Together with famed civil rights attorney Arthur Kinoy, NJ Appleseed Executive Director Renée Steinhagen helped found the public interest law center in the 1990s. Under her leadership, it has helped to protect the environment, strengthen voting rights’ defeat privatization of public infrastructure, expand access to health care, block land use practices that are unsustainable and harmful to the community, and stand up for the rights of those who live in common ownership associations.
Since 2009, Renée has represented NJ Appleseed on the leadership team of the New Jersey for Healthcare Coalition, which is focused on issues arising from implementation of the Affordable Care Act. She played a similar role with the Help America Vote Act, chairing a 30-member plus coalition formed to aid implementation of that 2002 law. and was a founding member of the Campaign to Protect Community Healthcare, which focused on protecting the public during hospital closings or sales. PLANewark, which advocates for responsible development in NJA’s home city, grew out of Renée’s efforts to assist a group of Newark residents in opposing the expansion of surface parking lots in the City and she continues to work closely with the group.
Among other honors, Renée’s advocacy has been recognized with the 2016 Riparian Award for her efforts on behalf of Hoboken’s Fund for a Better Waterfront, the Evanoff-Schucter Award for Organizing, presented by NJ Citizen Action, and the Mary Philbrook Public Interest Law Award, bestowed by Rutgers Law School in Camden.
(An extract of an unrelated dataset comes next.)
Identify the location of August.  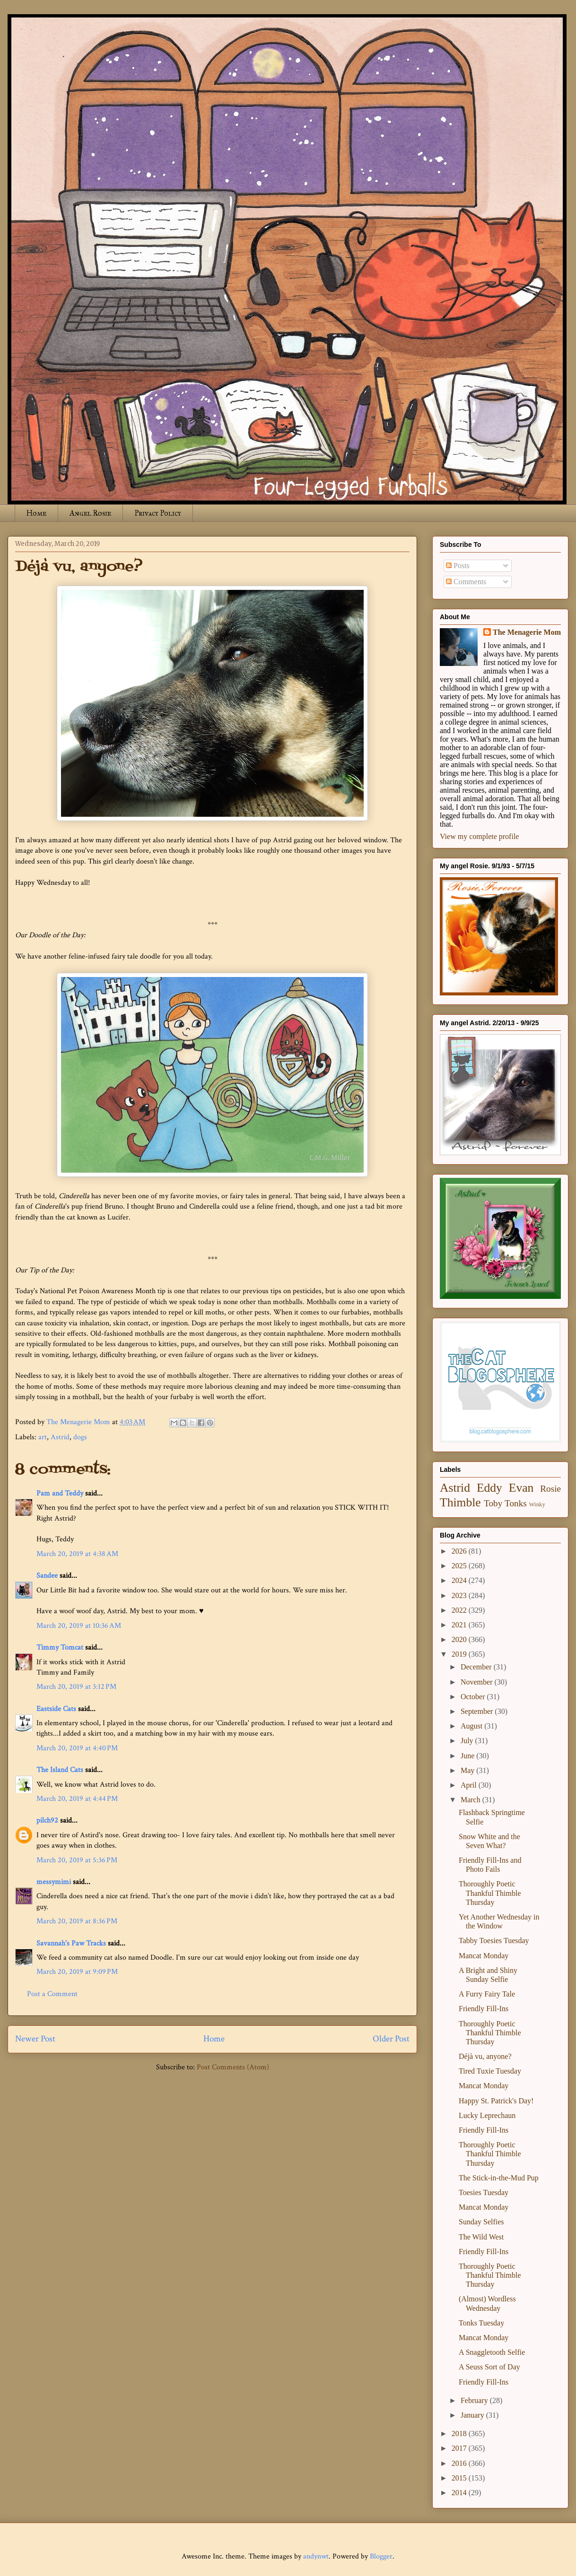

She has authored or co-authored a number of publications for NJ Appleseed, including Surprise Medical Bills: What they are and how to stop them,” The Database Dilemma: Has New Jersey met best practices of implementing the Statewide Voter Registration System?” and Where Do Our Children Play: The Importance and Design of School Yards.
Before establishing NJ Appleseed, Renée practiced labor law and worked as a Housing Analyst at the Community Service Society, which fights poverty and inequality in New York City. From 2003 to 2004, she was a member of the Department of Banking and Insurance’s Healthcare Coverage Task Force, Committee on the Uninsured, to which she was appointed by the Governor.
Renée graduated magna cum laude from Williams College with a B.A. in Politics and obtained her J.D. at the University of Chicago. She also has an M.P.A. from Princeton University’s School of Public and International Affairs, where she studied on a Rockefeller Public Service Fellowship.